Good: The user says continue after the workflow already has a clear next step. Continue the current branch of work instead of restarting or re-asking the same question.

Good: The user changes only the output shape or downstream delivery step (for example make a PR). Preserve earlier non-conflicting workflow constraints and apply the update locally.

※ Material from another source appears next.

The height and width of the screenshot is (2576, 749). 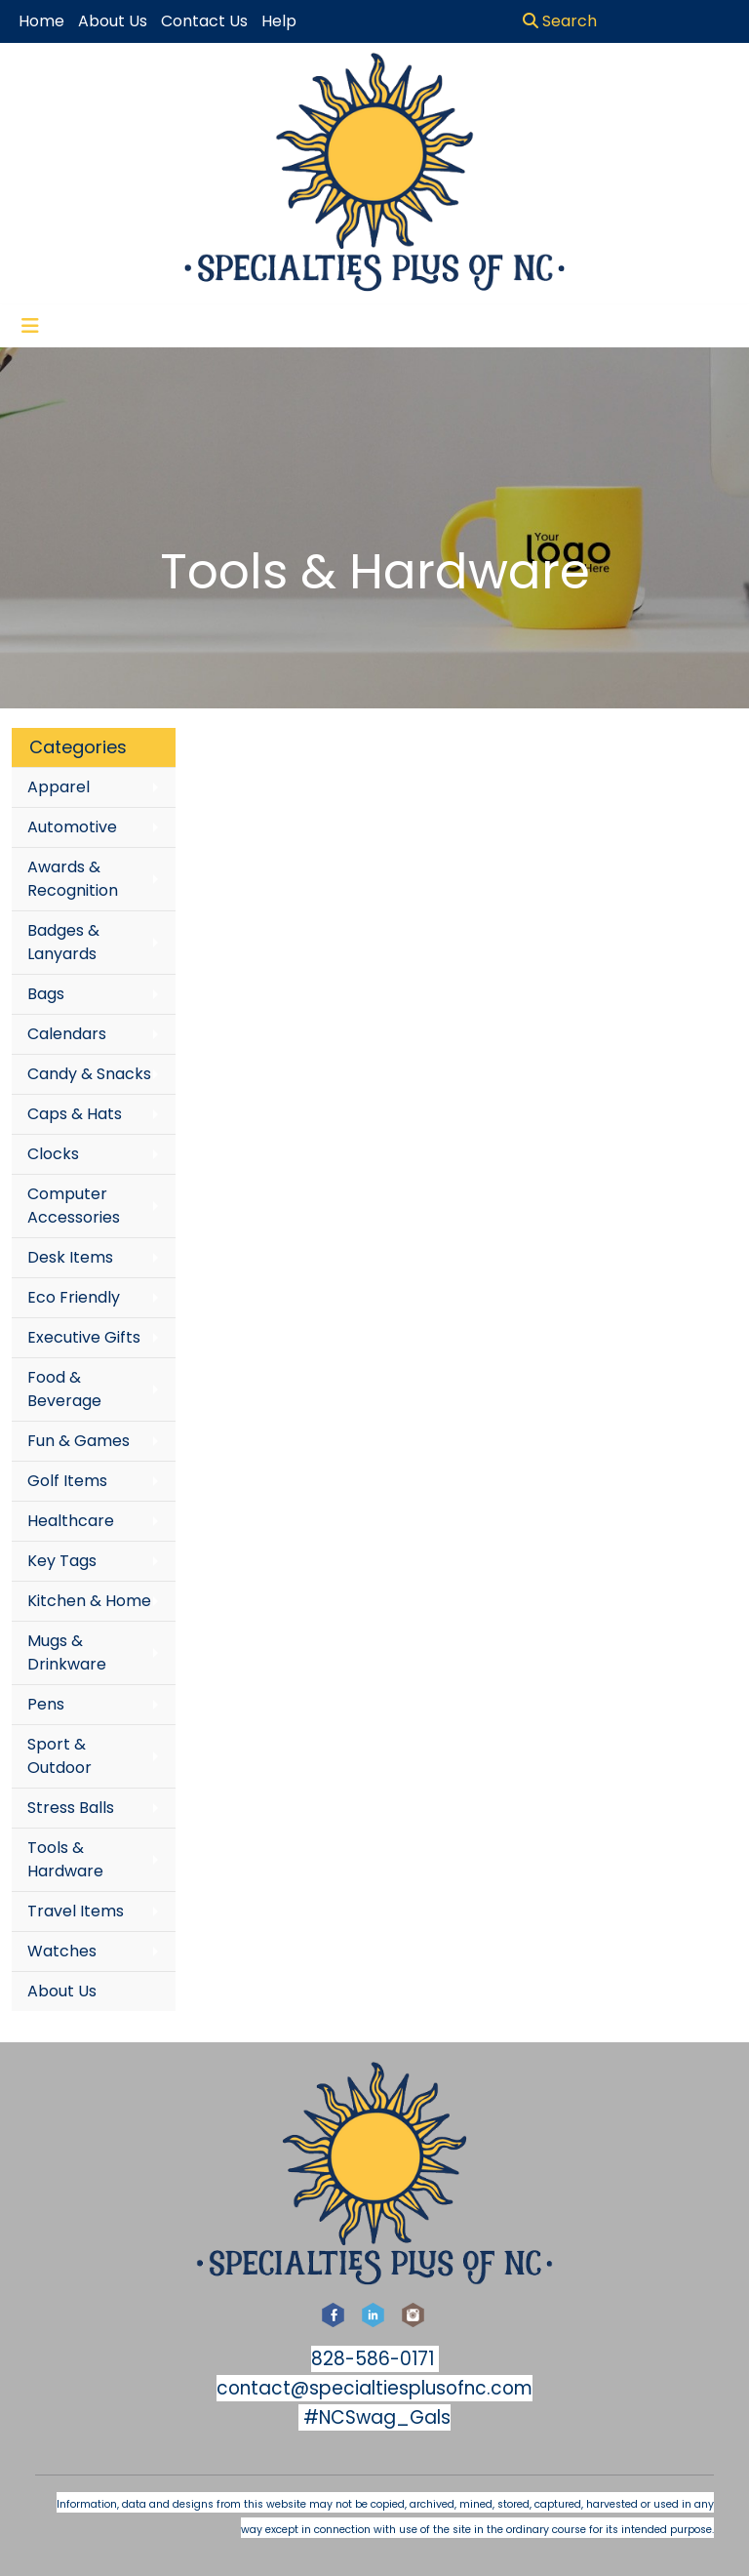 What do you see at coordinates (62, 1561) in the screenshot?
I see `Key Tags` at bounding box center [62, 1561].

Bad: The user says continue, and the workflow restarts discovery or stops before the missing verification/evidence is gathered.

Testing Checklist

Before using this skill, verify:

  • No ask_codex or mcp__x__ask_codex references
  • No hardcoded model names
  • All agent calls use task() tool
  • All task() calls include load_skills=[]
  • All task() calls include run_in_background parameter
  • Architect and Critic calls are documented as sequential
  • Timeout configuration references environment variables
  • Fallback strategy documented for unavailable subagents
  • No parallel execution of consensus steps 3 and 4
  • Configuration requirements documented

Summary

This omo-ralplan skill:

  1. Uses native task() delegation - Never references MCP tools
  2. Is model-agnostic - References configuration, not models
  3. Follows sequential consensus - Architect before Critic, never parallel
  4. Includes mandatory parameters - load_skills=[], run_in_background
  5. Documents timeouts - Uses environment variables, not hardcoded values
  6. Provides fallback - Local analysis when subagents unavailable
  7. Specifies configuration requirements - Documents expected agents/categories

This ensures the skill works across different oh-my-opencode configurations regardless of the underlying models.